安室透さんと恋人関係になって早3ヶ月。
お付き合いしたての頃は、やはりスパダリな彼が平凡な私を恋人なぞに選ぶか?と疑心暗鬼だったが、なぜ僕を信用してくれないのです?との安室さん、じゃなかった透さんの一言で彼に失礼だということに気が付くと、思っている以上に素直に受け入れられた。
探偵という職業柄、不規則な仕事の透さんと時間を擦り合わすことは難しく、デートはもっぱらお互いの家。
たまに外でデートすることもあるけれど、この3ヶ月間で1度しかない。
ドタキャンだってざらじゃない。いつも迷惑をかけてごめんなさい。と眉尻を下げて甘えてくる透さんを見れば、不満なんて吹き飛んでしまう。
私はこの人に骨抜きにされているな、なんて思い出し笑いをしつつ仕事に励む。
今日はどうしても定時に仕事を終わらせたい。
なぜなら、安室さんとデートだから!珍しく探偵業がなく、ポアロのアルバイトはお昼までだそうで。
私が早く終わらせればそれだけ長い時間、彼と一緒にいられるというわけで。
気合入ってるな、と上司が引き気味に声をかけてきたが気にしていられない。
このところ仕事も恋も順調過ぎるほどで、そろそろ天罰が来るのではないか?なんて軽口を叩くと、彼は僅かに目を見開きくっと唇を噛む。
毎度の疑心暗鬼に呆れているにしては、いささか首を傾げる表情に透さん?と問いかけると今までの表情は幻か何かを見せられていたかのように消えてなくなり、甘く蕩けるような表情を浮かべて抱き寄せられた。

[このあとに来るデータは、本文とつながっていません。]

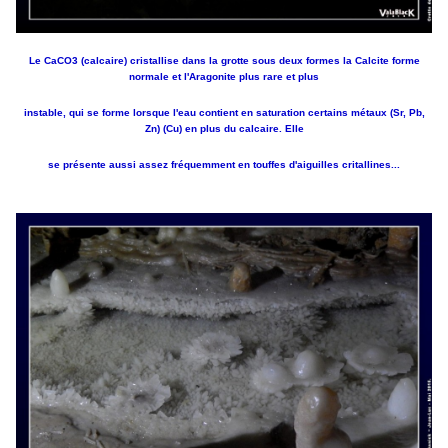
Le CaCO3 (calcaire) cristallise dans la grotte sous deux formes la Calcite forme
normale et l'Aragonite plus rare et plus
instable, qui se forme lorsque l'eau contient en saturation certains métaux (Sr, Pb,
Zn) (Cu) en plus du calcaire. Elle
se présente aussi assez fréquemment en touffes d'aiguilles critallines...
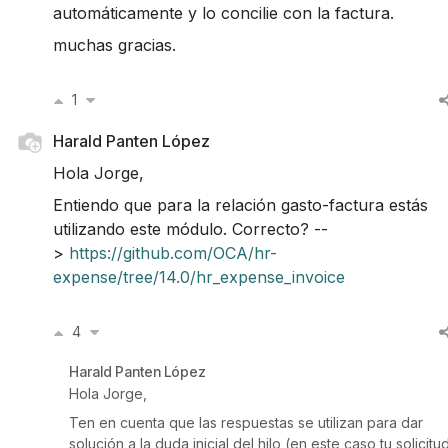
automáticamente y lo concilie con la factura.
muchas gracias.
1
Harald Panten López
Hola Jorge,
Entiendo que para la relación gasto-factura estás
utilizando este módulo. Correcto? --
>
https://github.com/OCA/hr-
expense/tree/14.0/hr_expense_invoice
4
Harald Panten López
Hola Jorge,
Ten en cuenta que las respuestas se utilizan para dar
solución a la duda inicial del hilo (en este caso tu solicitud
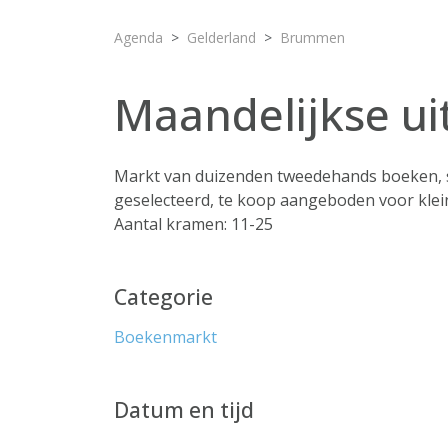
Agenda
Gelderland
Brummen
Maandelijkse u
Markt van duizenden tweedehands boeken, s
geselecteerd, te koop aangeboden voor klein
Aantal kramen: 11-25
Categorie
Boekenmarkt
Datum en tijd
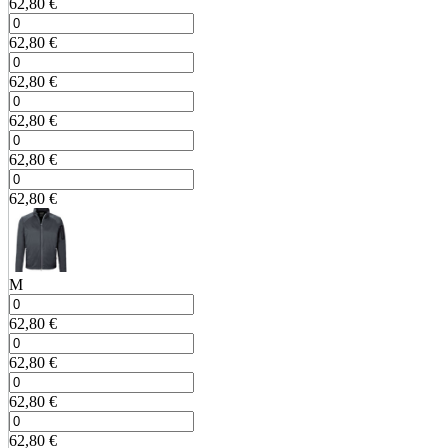
62,80
€
62,80
€
62,80
€
62,80
€
62,80
€
62,80
€
M
62,80
€
62,80
€
62,80
€
62,80
€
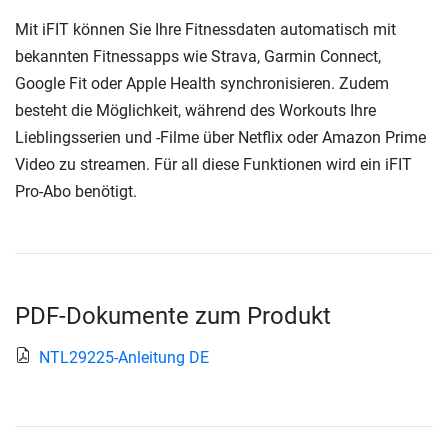
Mit iFIT können Sie Ihre Fitnessdaten automatisch mit
bekannten Fitnessapps wie Strava, Garmin Connect,
Google Fit oder Apple Health synchronisieren. Zudem
besteht die Möglichkeit, während des Workouts Ihre
Lieblingsserien und -Filme über Netflix oder Amazon Prime
Video zu streamen. Für all diese Funktionen wird ein iFIT
Pro-Abo benötigt.
PDF-Dokumente zum Produkt
NTL29225-Anleitung DE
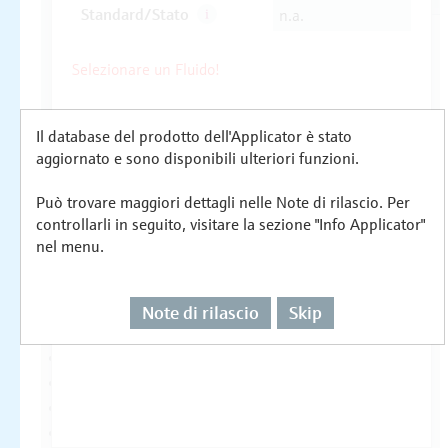
Il database del prodotto dell'Applicator è stato
aggiornato e sono disponibili ulteriori funzioni.
Può trovare maggiori dettagli nelle Note di rilascio. Per
controllarli in seguito, visitare la sezione "Info Applicator"
nel menu.
Note di rilascio
Skip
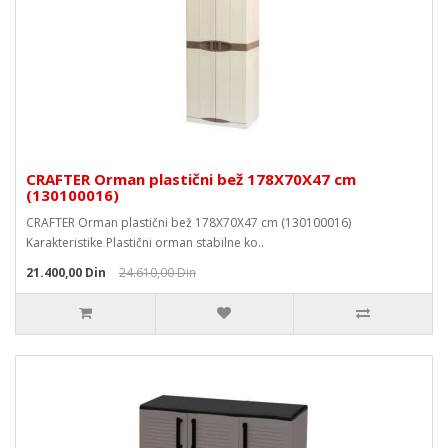
CRAFTER Orman plastični bež 178X70X47 cm
(130100016)
CRAFTER Orman plastični bež 178X70X47 cm (130100016)
Karakteristike Plastični orman stabilne ko..
21.400,00 Din
24.610,00 Din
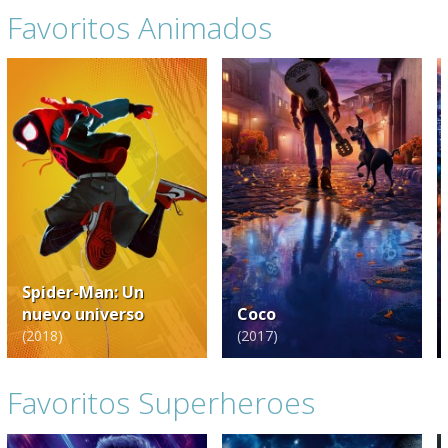
Favoritos Animados
Spider-Man: Un 
nuevo universo
Coco
(
2018
)
(
2017
)
Favoritos Superheroes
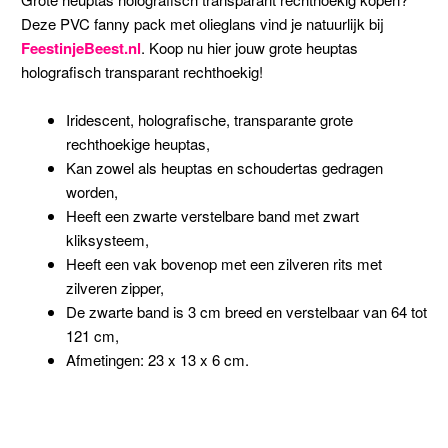
Deze PVC fanny pack met olieglans vind je natuurlijk bij
FeestinjeBeest.nl
. Koop nu hier jouw grote heuptas
holografisch transparant rechthoekig!
Iridescent, holografische, transparante grote
rechthoekige heuptas,
Kan zowel als heuptas en schoudertas gedragen
worden,
Heeft een zwarte verstelbare band met zwart
kliksysteem,
Heeft een vak bovenop met een zilveren rits met
zilveren zipper,
De zwarte band is 3 cm breed en verstelbaar van 64 tot
121 cm,
Afmetingen: 23 x 13 x 6 cm.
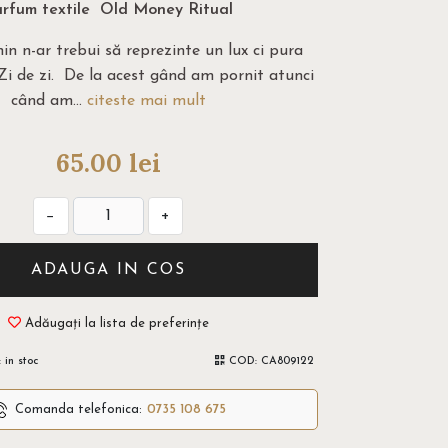
rfum textile Old Money Ritual
in n-ar trebui să reprezinte un lux ci pura
Zi de zi. De la acest gând am pornit atunci
când am...
citeste mai mult
65.00
lei
−
+
ADAUGA IN COS
Adăugați la lista de preferințe
:
in stoc
COD:
CA809122
Comanda telefonica:
0735 108 675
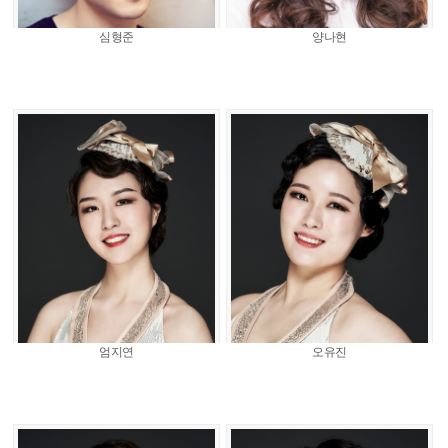
심형준
양나현
엄지연
오유진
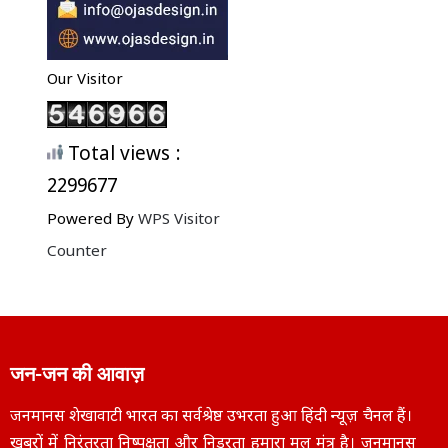
Our Visitor
Total views :
2299677
Powered By
WPS Visitor
Counter
जन-जन की आवाज़
जनमानस शेखावाटी भारत का सर्वश्रेष्ठ उभरता हुआ हिंदी न्यूज़ चैनल हैं।
खबरों में निरंतरता निष्पक्षता और निडरता हमारा मूल मंत्र है। जनमानस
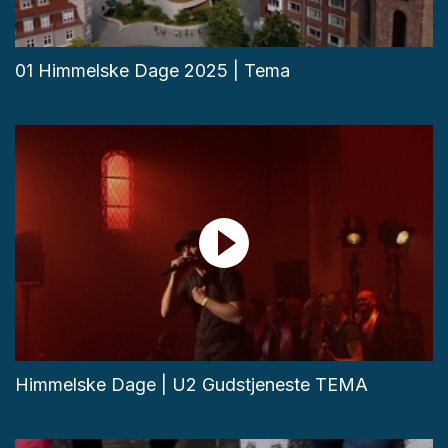
01 Himmelske Dage 2025 | Tema
Himmelske Dage | U2 Gudstjeneste TEMA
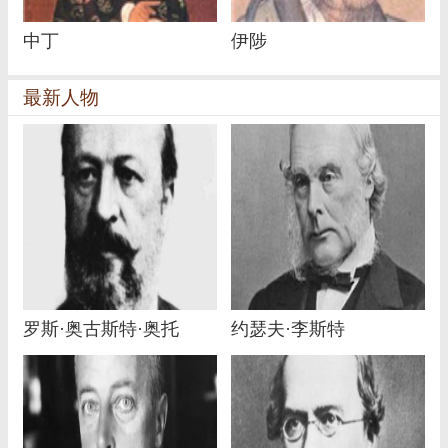
中丁
伊陟
最新人物
罗斯·奥古斯特·奥托
约瑟夫·李斯特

あの顔で甘やかされてしまうと、どんなことでも許してしまいそうだ。
例えば浮気とか。透さんに限ってないだろうけど、浮気されたことを想像し予想以上に嫉妬に駆られたので取り消すように頭を振る。
と同時に業務中のフロアが騒がしくなり、様子がおかしいとそちらに視線を向けると、スーツ姿の屈強な男達が数人歩いているではないか。
厳しい表情の顔立ちを見て、あれは堅気の人ではないな、なんて思っていると彼らがどんどんこちらに迫ってくる。
上司が慌てて彼らを引きとめようとするが、その堅気でない三白眼に気押され道をあける。
おいおいそれで良いのか上司、と心の中でツッコミを入れていると彼らは私の目の前で立ち止まる。
安室さんより高身長だろう。三白眼がさらに鋭く見え、思わず息を呑む。
名前を確認され戸惑いつつ、首を縦に動かし立ち上がる。
座ったままでいてよい空気でないような気がして。
「警察庁警備局警備企画課 風見と申します」
三白眼のメガネ男は抑揚のない声で告げ、手帳を見せる。
桜の紋が描かれた金色に光るバッヂが目に入り、ドラマでよく見る場面だなんてお気楽なことを考えている私に、彼はとんでもない一撃をお見舞いする。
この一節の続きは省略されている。